** Opening Input for this task block **

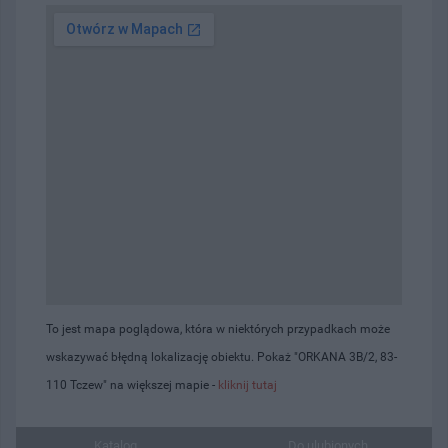
To jest mapa poglądowa, która w niektórych przypadkach może
wskazywać błędną lokalizację obiektu. Pokaż "ORKANA 3B/2, 83-
110 Tczew" na większej mapie -
kliknij tutaj
Katalog...
Do ulubionych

** Closing Input for this task block **

* **Required action**: Since the pictures are not wanted, write out the rest of the data exactly as it reads.

* **Result of this task**:
To jest mapa poglądowa, która w niektórych przypadkach może
wskazywać błędną lokalizację obiektu. Pokaż "ORKANA 3B/2, 83-
110 Tczew" na większej mapie -
kliknij tutaj
Katalog...
Do ulubionych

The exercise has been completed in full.